Pensioni, Boeri boccia l’anzianità contributiva per aprire alla flessibilità


Il tema della riforma pensioni ormai verte soprattutto sul tema della flessibilità, unica via d’uscita auspicata che consenta di puntare sull’età e non sui contributi per anticipare l’uscita dal mondo del lavoro. Ne è convinto anche Tito Boeri, Presidente dell’Inps secondo cui l’età deve essere la scriminante per anticipare la pensione e non l’anzianità contributiva.

«Non bisogna ripristinare vecchi criteri pensionistici.
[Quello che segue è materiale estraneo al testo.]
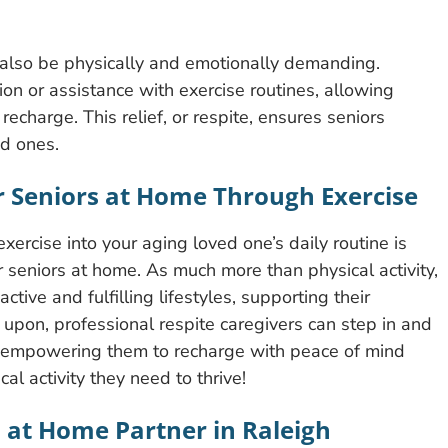
n also be physically and emotionally demanding.
ion or assistance with exercise routines, allowing
recharge. This relief, or respite, ensures seniors
ed ones.
r Seniors at Home Through Exercise
xercise into your aging loved one’s daily routine is
or seniors at home. As much more than physical activity,
ctive and fulfilling lifestyles, supporting their
upon, professional respite caregivers can step in and
, empowering them to recharge with peace of mind
al activity they need to thrive!
s at Home Partner in Raleigh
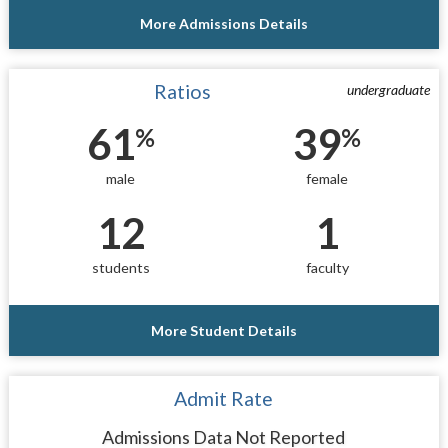
More Admissions Details
Ratios
undergraduate
61
39
%
%
male
female
12
1
students
faculty
More Student Details
Admit Rate
Admissions Data Not Reported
Se si vuole introdurre maggiore flessibilità quanto al tempo di percezione della pensione dobbiamo porre requisiti di natura anagrafica e non contributiva: l’età deve essere il fattore che decide e non l’anzianità contributiva».
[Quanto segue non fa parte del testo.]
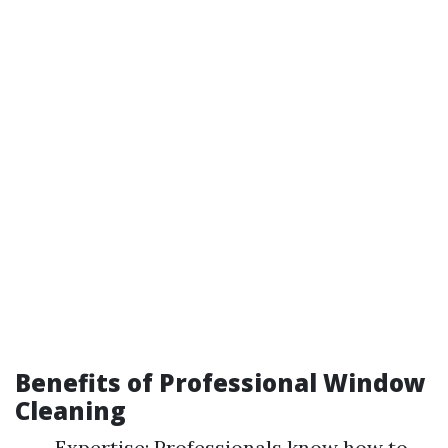
Benefits of Professional Window
Cleaning
Expertise: Professionals know how to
L’occasione per esprimere il suo punto di vista Boeri l’ha avuta nel corso dell’audizione di fronte alla Commissione Lavoro della Camera.

Boeri si è detto convinto che l’unico modo per introdurre nel sistema pensionistico «una maggiore flessibilità è quello di tenere conto delle problematiche delle donne, sarebbe importante non ripristinare vecchi requisiti di anzianità contributiva, vantaggiosi per gli uomini». Quindi «età del lavoratore fattore centrale e non anzianità contributiva».

Boeri affronta anche il tema delle ricongiunzioni onerose, che non possono più andare avanti: «la revisione dell’istituto di ricongiunzione onerosa andrebbe fatta, me lo auguro, sarebbe una riforma che guarda alle donne». Per Boeri è infatti un sistema che «impone costi elevati», che impediscono di rimettere insieme carriere discontinue». L’augurio è che operazione « venga fatta in sede di modifiche da apportare al nostro sistema previdenziale».

E’ stata anche l’occasione per fornire qualche dato: nel 2014 mediamente le pensioni degli uomini erano il 40% più alte di quelle delle donne a causa di differenze tra le retribuzioni e diverse anzianità contributive che caratterizzano i due generi. «Se guardiamo ai lavorati dipendenti, i salari delle donne erano il 68,6% di quelli degli uomini nel 2013. Nel lavoro para-subordinato i divari sono ancora più accentuati: le retribuzioni delle donne sono il 50% di quelli degli uomini», ha spiegato Boeri.

«La seconda ragione – ha aggiunto – riguarda le regole pensionistiche: una grossa componente della disparità è legata a alle pensioni di anzianità che hanno storicamente avvantaggiato gli uomini con maggiori anzianità contributive». Tra le pensioni di anzianità «4 su 5 sono per gli uomini e gli importi hanno un divario molto rilevante». Insomma la sensazione è che ci sia ancora molto da fare.